***** Records for this exercise *****

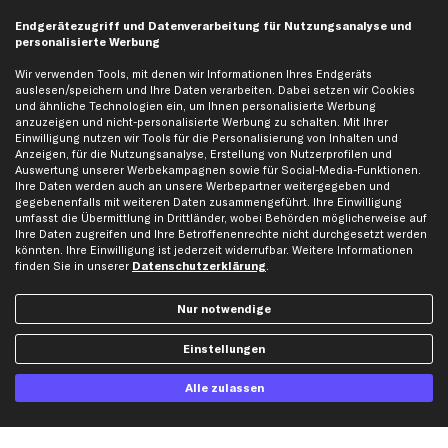
Endgerätezugriff und Datenverarbeitung für Nutzungsanalyse und
personalisierte Werbung
Jetzt APP Downloaden
Wir verwenden Tools, mit denen wir Informationen Ihres Endgeräts
auslesen/speichern und Ihre Daten verarbeiten. Dabei setzen wir Cookies
und ähnliche Technologien ein, um Ihnen personalisierte Werbung
anzuzeigen und nicht-personalisierte Werbung zu schalten. Mit Ihrer
Einwilligung nutzen wir Tools für die Personalisierung von Inhalten und
kfzteile24 Newsletter
Anzeigen, für die Nutzungsanalyse, Erstellung von Nutzerprofilen und
Auswertung unserer Werbekampagnen sowie für Social-Media-Funktionen.
Alle Angebote, Rabatte & Specials.
Ihre Daten werden auch an unsere Werbepartner weitergegeben und
gegebenenfalls mit weiteren Daten zusammengeführt. Ihre Einwilligung
umfasst die Übermittlung in Drittländer, wobei Behörden möglicherweise auf
Ihre Daten zugreifen und Ihre Betroffenenrechte nicht durchgesetzt werden
könnten. Ihre Einwilligung ist jederzeit widerrufbar. Weitere Informationen
Ich möchte über aktuelle Vorteile und Angebote im Shop informiert werden und
finden Sie in unserer
willige in die
Datenschutzerklärung
Datenschutzerklärung
ein. Eine Abmeldung ist jederzeit möglich.
.
Nur notwendige
Zahlungsarten
Einstellungen
Kreditkarte
Rechnung
Lastschrift
Alle zulassen
Vorkasse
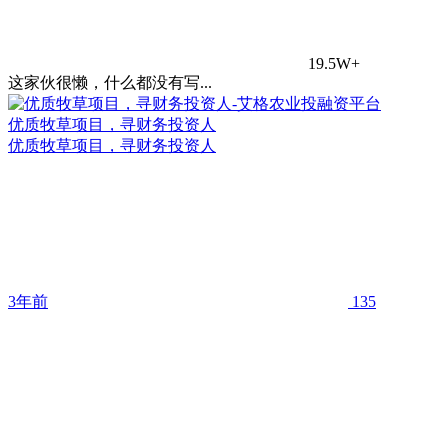
19.5W+
这家伙很懒，什么都没有写...
优质牧草项目，寻财务投资人
优质牧草项目，寻财务投资人
3年前
135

*****

■ How to complete this task ■
The answer must be the lines from the first one in the records through the line containing "Auswertung unserer Werbekampagnen", copied exactly, with no pictures.

■ Task output ■
Endgerätezugriff und Datenverarbeitung für Nutzungsanalyse und
personalisierte Werbung
Jetzt APP Downloaden
Wir verwenden Tools, mit denen wir Informationen Ihres Endgeräts
auslesen/speichern und Ihre Daten verarbeiten. Dabei setzen wir Cookies
und ähnliche Technologien ein, um Ihnen personalisierte Werbung
anzuzeigen und nicht-personalisierte Werbung zu schalten. Mit Ihrer
Einwilligung nutzen wir Tools für die Personalisierung von Inhalten und
kfzteile24 Newsletter
Anzeigen, für die Nutzungsanalyse, Erstellung von Nutzerprofilen und
Auswertung unserer Werbekampagnen sowie für Social-Media-Funktionen.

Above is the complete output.